Fantasy and Discipline
Re-discovering the Music of Holger Czukay
I’ve been (re)discovering the music of Holger Czukay ever since reading Winter Ghosts, David Sylvian’s wonderful essay on their collaboration.
I say re-discovering since I vaguely remember some tracks (The Photo Song?) from a cassette that someone gave me during my high-school years. It’s only now though that I’m coming to a deeper appreciation of Czukay’s music, perhaps something to do with having reached another stage in (creative) life. At the time (the high-school years) it was more his work with David Sylvian that I connected with, particularly the tracks on second side of the Brilliant Trees album – Backwaters with Czukay’s spoken dictaphone snippets, for example: “There are always other possibilities”, or the collages on Weathered Wall and the closing part of Brilliant Trees.
On the Way to the Peak of Normal was the first Czukay album I started listening to this past summer since it was easily accessible via a Grönland Records re-release also available on Apple Music. (Movie! a version of Czukay’s breakthrough 1979 solo album Movies can be found there too.) I somehow came across a series of digital versions of vinyl releases by the Claremont 56 label available on Bandcamp, and realised that some of the versions there (Ode to Perfume, for example) helped the music bloom more fully – they simply sounded better than the Grönland re-release, and that got me started down a rabbit hole of Wikipedia, Discogs, and AllMusic investigations, as well as some peeks at Czukay’s own site.
There were other tracks that too came to life in a different way – My Persian Love, a new version of Persian Love from the the Movies album quickly became another favourite. There is also the charm of Music is a Miracle with Czukay’s commentary on and over the tracks from On the Way to the Peak of Normal. Amongst those voice-overs there’s an interesting clue on the life-long inspiration Czukay found in the early recordings of Les Paul and Mary Ford (“the way Les Paul worked…, how he played the instruments, how he prepared his studio”) – another rabbit hole to disappear into. (How electronic some of those early Les Paul tracks sounded!)
Piecing together bits of information from various sources it appears that Czukay started planning a series of remastered re-releases, but that this process somehow got stuck and he ended up creating the new vinyl release versions with Claremont instead – giving up re-creating/re-mastering the entire back catalogue. It’s fascinating to trace the process via the news posts on Czukay’s own site: 166 entries in all ranging from 1997 to 2012. They’re a little difficult to navigate directly on the site but, due to the robustness of HTML, it’s possible to bring up the entries by simply changing the number at the end of the URL: czukay.de/legacy/news/166/, czukay.de/legacy/news/148/, czukay.de/legacy/news/123/ etc.
In the mean time, since his death just over a year ago, a box set of many of the old albums has been released, and a re-master of Movies is apparently on the way.
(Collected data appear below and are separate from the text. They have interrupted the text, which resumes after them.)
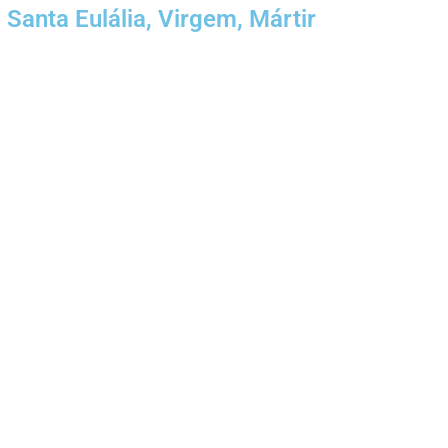
Santa Eulália, Virgem, Mártir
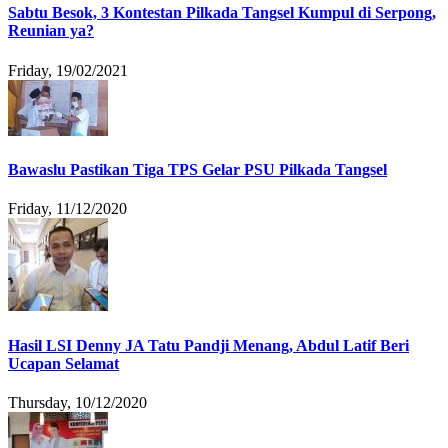
Sabtu Besok, 3 Kontestan Pilkada Tangsel Kumpul di Serpong,
Reunian ya?
Friday, 19/02/2021
Bawaslu Pastikan Tiga TPS Gelar PSU Pilkada Tangsel
Friday, 11/12/2020
Hasil LSI Denny JA Tatu Pandji Menang, Abdul Latif Beri
Ucapan Selamat
Thursday, 10/12/2020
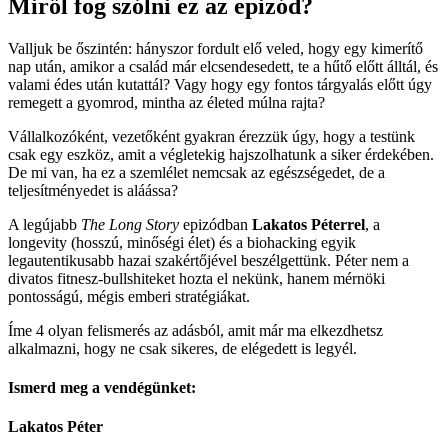
Miről fog szólni ez az epizód?
Valljuk be őszintén: hányszor fordult elő veled, hogy egy kimerítő
nap után, amikor a család már elcsendesedett, te a hűtő előtt álltál, és
valami édes után kutattál? Vagy hogy egy fontos tárgyalás előtt úgy
remegett a gyomrod, mintha az életed múlna rajta?
Vállalkozóként, vezetőként gyakran érezzük úgy, hogy a testünk
csak egy eszköz, amit a végletekig hajszolhatunk a siker érdekében.
De mi van, ha ez a szemlélet nemcsak az egészségedet, de a
teljesítményedet is aláássa?
A legújabb
The Long Story
epizódban
Lakatos Péterrel
, a
longevity (hosszú, minőségi élet) és a biohacking egyik
legautentikusabb hazai szakértőjével beszélgettünk. Péter nem a
divatos fitnesz-bullshiteket hozta el nekünk, hanem mérnöki
pontosságú, mégis emberi stratégiákat.
Íme 4 olyan felismerés az adásból, amit már ma elkezdhetsz
alkalmazni, hogy ne csak sikeres, de elégedett is legyél.
Ismerd meg a vendégünket:
Lakatos Péter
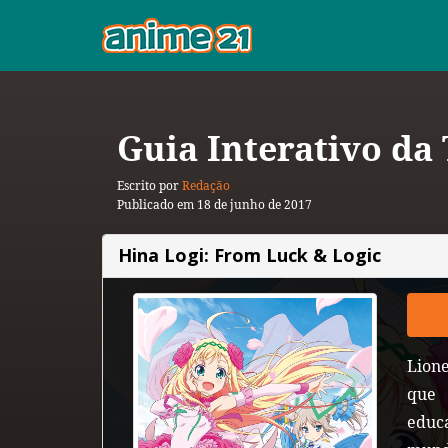
Guia Interativo da
Escrito por
Redação
Publicado em 18 de junho de 2017
Hina Logi: From Luck & Logic
Lion
que 
educ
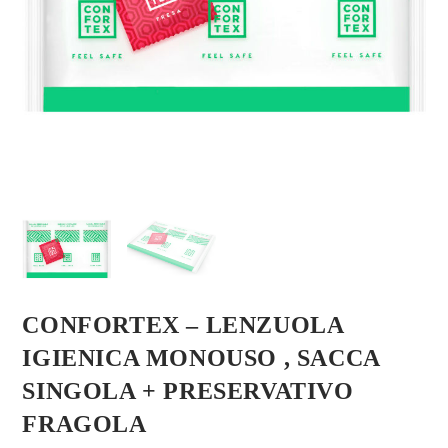
CONFORTEX – LENZUOLA
IGIENICA MONOUSO , SACCA
SINGOLA + PRESERVATIVO
FRAGOLA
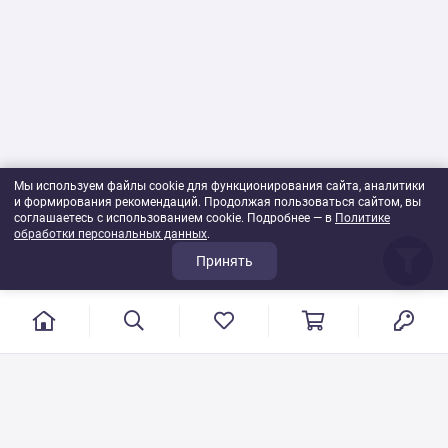
Мы используем файлы cookie для функционирования сайта, аналитики
и формирования рекомендаций. Продолжая пользоваться сайтом, вы
соглашаетесь с использованием cookie. Подробнее — в
Политике
обработки персональных данных
.
Принять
John Payne has a fine review of the collection in The Quietus, also covering the techniques of re-splicing multiple mix-downs, techniques that have become a standard part of the present day use of digital technology.
Besides the combination of (serious) playfulness and (adventurous) exploration, listening to these albums has gotten me thinking more deeply about the art of making recordings – something that’s been transformed with the endless possibilities and extreme detail of our digital age. Since it’s so easy to get lost in the infinite canvas that todays DAWs offer, there’s been a move (return?) towards ‘pure’ documentation, whether it’s Aphex Twin simply recording his Cirklon sequences to a Sound Devices recorder or Walker Farrell documenting his improvisations without further manipulation – there is a focus on performance, on being present and in the moment. Czukay is regarded as one of the pioneers of sampling, but for all his innovations in that field there is still, in contrast to the performance oriented sample improvisations of someone like Daedelus, the notion of a (finite) canvas on which the sounds are assembled, and the possibility of drawing attention (through occasional obvious splices for example) to that canvas, to the surface of the music – to the fact that it is a collage. I’m wondering how this sense of recording might be taken up again.
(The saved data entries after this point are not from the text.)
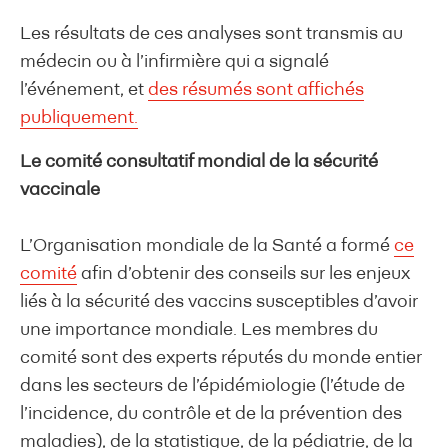
Les résultats de ces analyses sont transmis au
médecin ou à l’infirmière qui a signalé
l’événement, et
des résumés sont affichés
publiquement.
Le comité consultatif mondial de la sécurité
vaccinale
L’Organisation mondiale de la Santé a formé
ce
comité
afin d’obtenir des conseils sur les enjeux
liés à la sécurité des vaccins susceptibles d’avoir
une importance mondiale. Les membres du
comité sont des experts réputés du monde entier
dans les secteurs de l’épidémiologie (l’étude de
l’incidence, du contrôle et de la prévention des
maladies), de la statistique, de la pédiatrie, de la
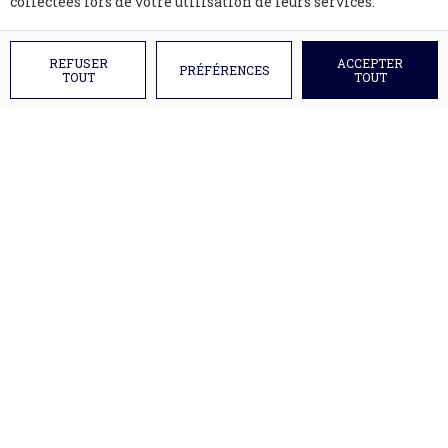
collectées lors de votre utilisation de leurs services.
REFUSER
ACCEPTER
PRÉFÉRENCES
TOUT
TOUT
A propos
Devis
Mentions légales
Conditions générales de vente
© Copyright Clic&Chef 2026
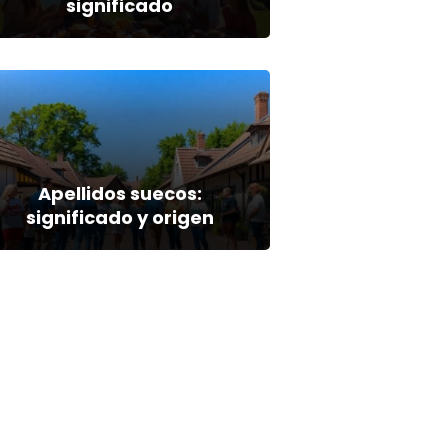
significado
Apellidos suecos:
significado y origen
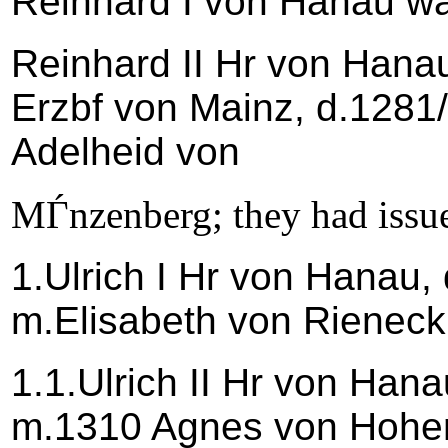
Reinhard I von Hanau was
Reinhard II Hr von Hana
Erzbf von Mainz, d.1281
Adelheid von
MЃnzenberg; they had issu
1.Ulrich I Hr von Hanau,
m.Elisabeth von Rieneck
1.1.Ulrich II Hr von Hana
m.1310 Agnes von Hohen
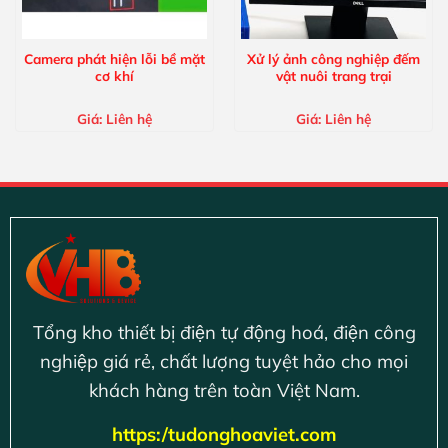
Camera phát hiện lỗi bề mặt
Xử lý ảnh công nghiệp đếm
cơ khí
vật nuôi trang trại
Giá:
Liên hệ
Giá:
Liên hệ
Tổng kho thiết bị điện tự động hoá, điện công
nghiệp giá rẻ, chất lượng tuyệt hảo cho mọi
khách hàng trên toàn Việt Nam.
https:/tudonghoaviet.com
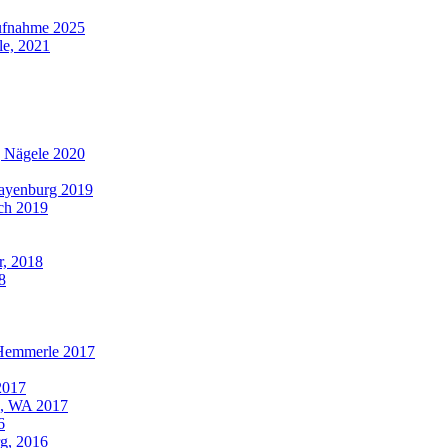
aufnahme 2025
le, 2021
g Nägele 2020
Mayenburg 2019
ach 2019
r, 2018
8
 Hemmerle 2017
2017
h, WA 2017
6
rg, 2016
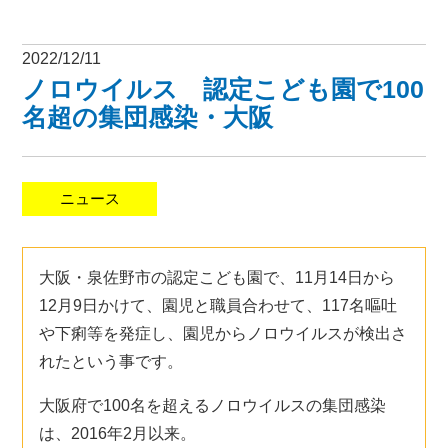
2022/12/11
ノロウイルス 認定こども園で100
名超の集団感染・大阪
ニュース
大阪・泉佐野市の認定こども園で、11月14日から
12月9日かけて、園児と職員合わせて、117名嘔吐
や下痢等を発症し、園児からノロウイルスが検出さ
れたという事です。
大阪府で100名を超えるノロウイルスの集団感染
は、2016年2月以来。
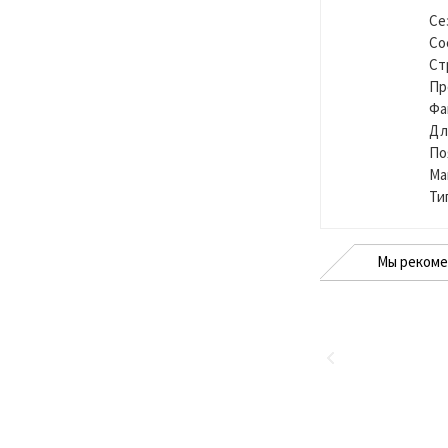
Се
Со
Ст
Пр
Фа
Дл
По
Ма
Ти
Мы реком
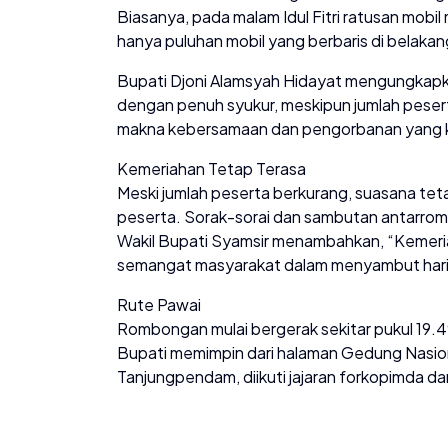
Biasanya, pada malam Idul Fitri ratusan mobil 
hanya puluhan mobil yang berbaris di belak
Bupati Djoni Alamsyah Hidayat mengungkapka
dengan penuh syukur, meskipun jumlah peserta
makna kebersamaan dan pengorbanan yang ki
Kemeriahan Tetap Terasa
Meski jumlah peserta berkurang, suasana te
peserta. Sorak-sorai dan sambutan antarr
Wakil Bupati Syamsir menambahkan, “Kemeriaha
semangat masyarakat dalam menyambut hari 
Rute Pawai
Rombongan mulai bergerak sekitar pukul 19.4
Bupati memimpin dari halaman Gedung Nasion
Tanjungpendam, diikuti jajaran forkopimda da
Perhaps even more important than the technical aspects though, is the attitude that informed Czukay’s relation to the wide palette of music and sounds that he brought together in his music. As recounted by John Payne in the above-mentioned review, Czukay explained that:
These things are not the type of ‘masterpieces’ that come by thinking and torturing your brain. That has nothing to do with creativity. These things are in the air, and you just grab at the right time. This idea is based on an ancient way of producing. Very effective, actually – there is a chance to be surprised by something, and accept something that was not to be foreseen.